SANTA ROSA, Calif. (KRON) – It’s been a year since the glass fire ravaged Napa and Sonoma counties, destroying more than 1,500 homes and damaging hundreds more.
The fire also ravaged local businesses and the Santa Rosa nonprofit, “The Pony Express,” which has provided equine therapy to children for decades.
Sadly, a year later, since Glass Fire tore that property apart, it doesn’t look much different.
Again, a house, a hay barn, and a storage room for the missing horses. However, the owner says she is grateful to still have her horses and can’t wait to rebuild one step at a time.
“Overwhelmed, you know? It is a great loss and you have a choice. You can either focus on what you’ve lost or focus on keeping moving forward because what we’re doing makes a lot of sense, ”said Linda Aldrich.
On September 27, 2020, a fire hit Linda Aldrich’s property in Santa Rosa, destroying the house in which she raised her family, as well as a hay barn, saddlery and other storage areas. for his horses.
Fortunately, all 12 horses came out alive that day and while they are back on the property, the nonprofit they are a part of is still struggling to fully reopen.
“When they tell you it’s a process. It is a process and it takes as long as it takes. It takes a lot of time and a lot of money and so our goal was really, you know, we lost over 3,000 feet of fence, putting up the fences and getting the barns that were on the fence that housed the horses. replaced, and then we also lost all of our saddles, hay barns and gear, so really try to focus less on the house. You know I have a trailer, I have a roof over my head, but I’m really trying to get it to where we can get our programs going, ”Aldrich said.
With his horses, barns and all the equipment she once owned, Aldrich runs a nonprofit called The Pony Express, which provides life skills and equine therapy to children in the community.

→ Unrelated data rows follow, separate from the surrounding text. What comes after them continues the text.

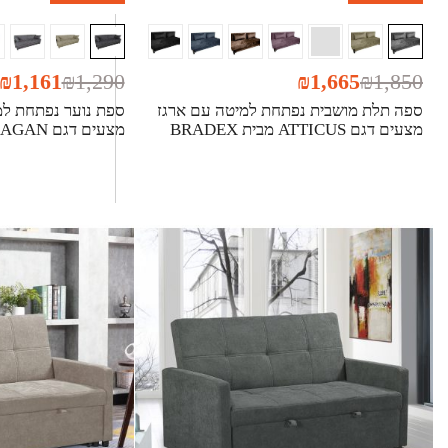
₪
1,161
₪
1,290
₪
1,665
₪
1,850
ספה תלת מושבית נפתחת למיטה עם ארגז
ספת נוער נפתחת למי
מצעים דגם ATTICUS מבית BRADEX
מצעים דגם SAGAN מבית BRADEX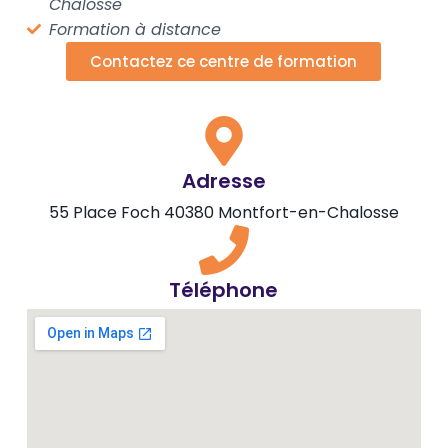
Chalosse
Formation à distance
Contactez ce centre de formation
Adresse
55 Place Foch 40380 Montfort-en-Chalosse
Téléphone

“Our program, this is our flagship program, our horse-assisted skills youth program that we’ve had for literally four decades, this program is currently closed, so we’re working really, really hard. This is our number one goal. It was a program that we have always provided for free, ”said Aldrich.
So far, Aldrich has been able to bring back half of The Pony Express programs but hopes to bring back all four in the near future.
Through all the destruction and rubble. She says it’s the community that keeps her going.
“So grateful to the community that has rallied around us and continues to rally around us, made a difference, made a difference,” said Aldrich.